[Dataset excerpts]
· · ·

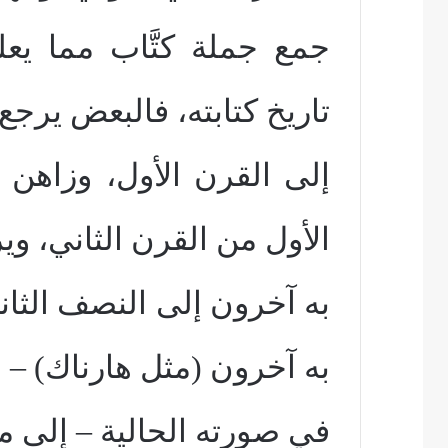
جمع جملة كتَّاب مما يعل
تاريخ كتابته، فالبعض يرجع 
إلى القرن الأول، وزاهن 
الأول من القرن الثاني، وي
به آخرون إلى النصف الثاني
به آخرون (مثل هارناك) –
في صورته الحالية – إلى م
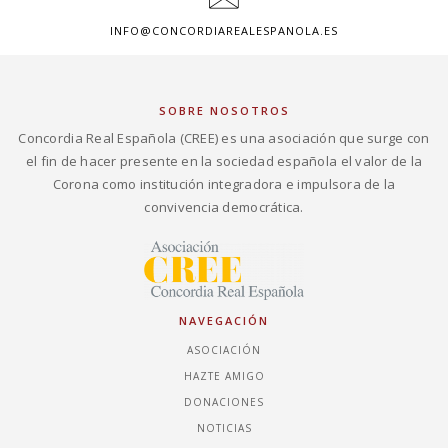
INFO@CONCORDIAREALESPANOLA.ES
SOBRE NOSOTROS
Concordia Real Española (CREE) es una asociación que surge con
el fin de hacer presente en la sociedad española el valor de la
Corona como institución integradora e impulsora de la
convivencia democrática.
NAVEGACIÓN
ASOCIACIÓN
HAZTE AMIGO
DONACIONES
NOTICIAS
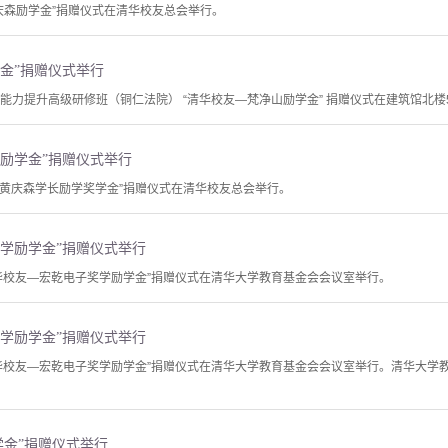
庆森励学金”捐赠仪式在清华校友总会举行。
金”捐赠仪式举行
能力提升高级研修班（铜仁法院） “清华校友—梵净山励学金” 捐赠仪式在建筑馆北楼
励学金”捐赠仪式举行
—黄庆森学长励学奖学金”捐赠仪式在清华校友总会举行。
学励学金”捐赠仪式举行
“清华校友—宏乾电子奖学励学金”捐赠仪式在清华大学教育基金会会议室举行。
学励学金”捐赠仪式举行
，“清华校友—宏乾电子奖学励学金”捐赠仪式在清华大学教育基金会会议室举行。清华大
励学金”捐赠仪式举行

· · ·

• [PROBLEM]
With the pictures left aside, set down each entry above exactly as it stands.

• [WRITTEN RESPONSE]
جمع جملة كتَّاب مما يعل
تاريخ كتابته، فالبعض يرجع 
إلى القرن الأول، وزاهن 
الأول من القرن الثاني، وي
به آخرون إلى النصف الثاني
به آخرون (مثل هارناك) –
في صورته الحالية – إلى م
INFO@CONCORDIAREALESPANOLA.ES
SOBRE NOSOTROS
Concordia Real Española (CREE) es una asociación que surge con
el fin de hacer presente en la sociedad española el valor de la
Corona como institución integradora e impulsora de la
convivencia democrática.
NAVEGACIÓN
ASOCIACIÓN
HAZTE AMIGO
DONACIONES
NOTICIAS
庆森励学金”捐赠仪式在清华校友总会举行。
金”捐赠仪式举行
能力提升高级研修班（铜仁法院） “清华校友—梵净山励学金” 捐赠仪式在建筑馆北楼
励学金”捐赠仪式举行
—黄庆森学长励学奖学金”捐赠仪式在清华校友总会举行。
学励学金”捐赠仪式举行
“清华校友—宏乾电子奖学励学金”捐赠仪式在清华大学教育基金会会议室举行。
学励学金”捐赠仪式举行
，“清华校友—宏乾电子奖学励学金”捐赠仪式在清华大学教育基金会会议室举行。清华大
励学金”捐赠仪式举行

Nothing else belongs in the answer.